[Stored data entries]
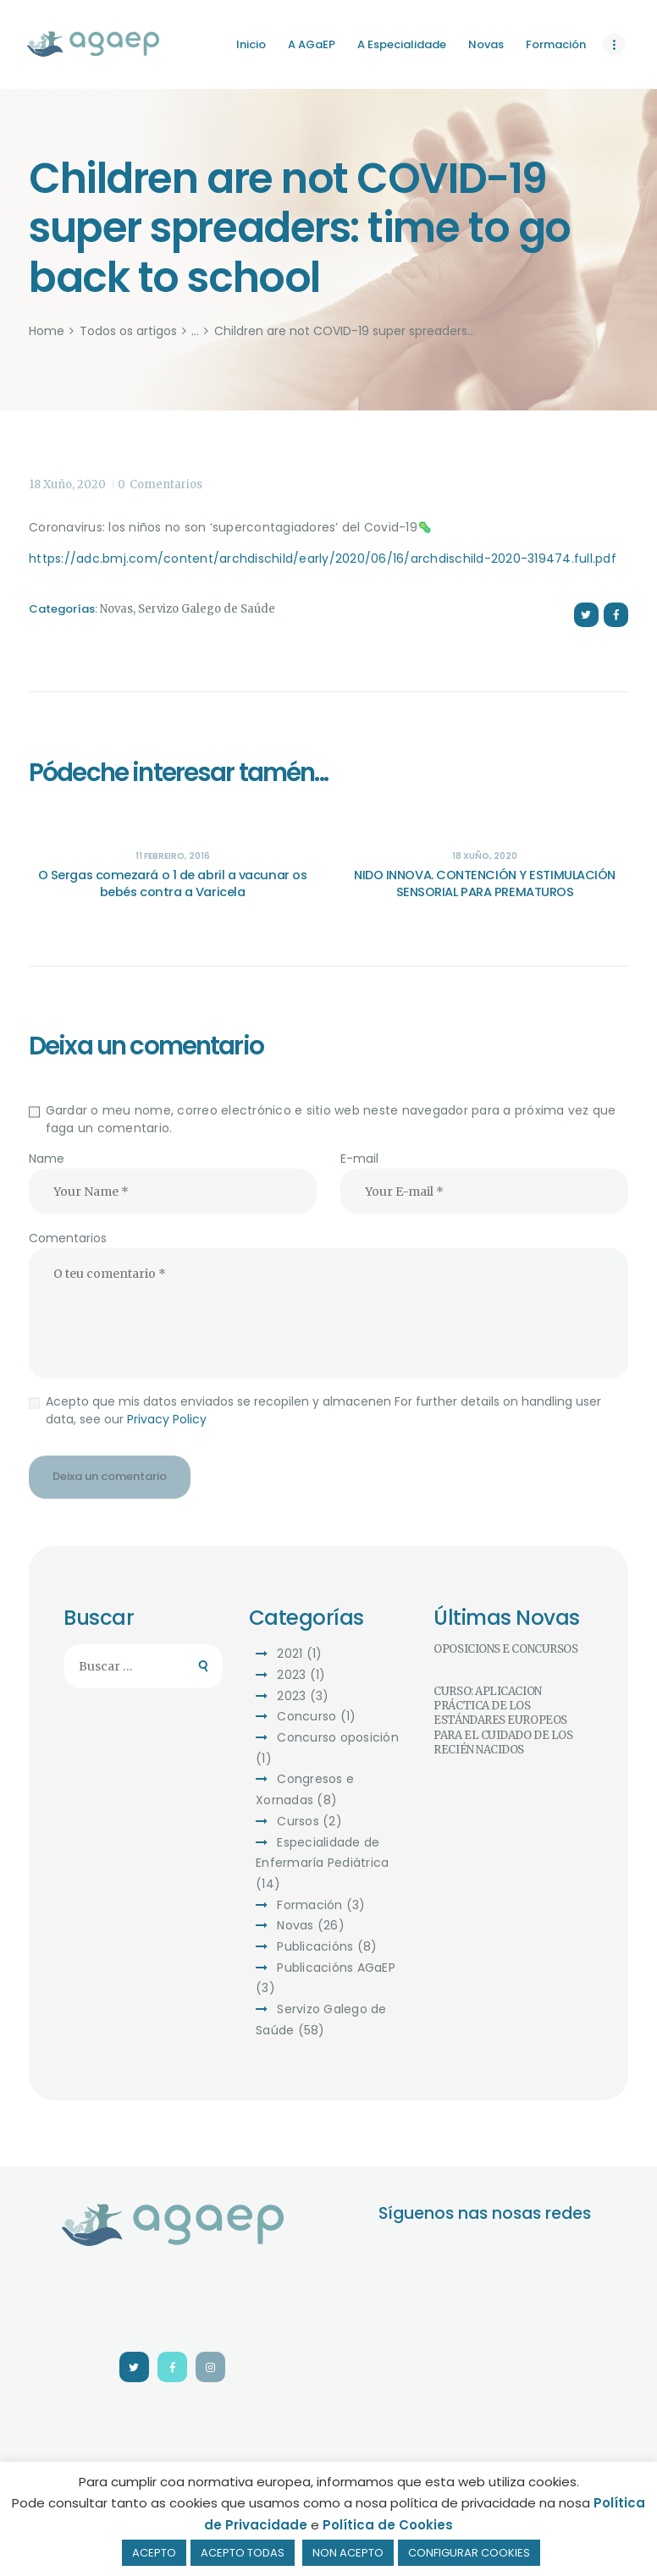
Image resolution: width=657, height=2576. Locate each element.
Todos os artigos (128, 330)
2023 (291, 1674)
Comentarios (68, 1238)
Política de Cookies (388, 2525)
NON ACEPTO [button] (348, 2553)
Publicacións (315, 1946)
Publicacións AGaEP (336, 1967)
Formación (309, 1904)
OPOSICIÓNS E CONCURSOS (505, 1649)
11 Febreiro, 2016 (172, 856)
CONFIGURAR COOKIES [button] (469, 2553)
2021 (289, 1653)
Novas (116, 609)
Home (46, 331)
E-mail (359, 1158)
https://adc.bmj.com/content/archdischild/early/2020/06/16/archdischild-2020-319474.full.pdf (322, 558)
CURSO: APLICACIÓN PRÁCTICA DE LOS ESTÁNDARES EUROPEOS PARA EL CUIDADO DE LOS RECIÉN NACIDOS (502, 1720)
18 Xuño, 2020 (67, 484)
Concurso (306, 1716)
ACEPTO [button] (154, 2553)
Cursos (298, 1821)
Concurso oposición (338, 1737)
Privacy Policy (167, 1419)
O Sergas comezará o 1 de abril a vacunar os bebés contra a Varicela (172, 883)
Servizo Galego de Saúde (206, 609)
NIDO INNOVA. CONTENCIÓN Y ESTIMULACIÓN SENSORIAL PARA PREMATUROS (485, 883)
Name (46, 1158)
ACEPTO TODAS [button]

### Your instructions
Your answer should consist only of the lines from the one with "Novas (116, 609)" through the last line of the entries above, retyped exactly.

### Response to the exercise
Novas (116, 609)
Home (46, 331)
E-mail (359, 1158)
https://adc.bmj.com/content/archdischild/early/2020/06/16/archdischild-2020-319474.full.pdf (322, 558)
CURSO: APLICACIÓN PRÁCTICA DE LOS ESTÁNDARES EUROPEOS PARA EL CUIDADO DE LOS RECIÉN NACIDOS (502, 1720)
18 Xuño, 2020 (67, 484)
Concurso (306, 1716)
ACEPTO [button] (154, 2553)
Cursos (298, 1821)
Concurso oposición (338, 1737)
Privacy Policy (167, 1419)
O Sergas comezará o 1 de abril a vacunar os bebés contra a Varicela (172, 883)
Servizo Galego de Saúde (206, 609)
NIDO INNOVA. CONTENCIÓN Y ESTIMULACIÓN SENSORIAL PARA PREMATUROS (485, 883)
Name (46, 1158)
ACEPTO TODAS [button]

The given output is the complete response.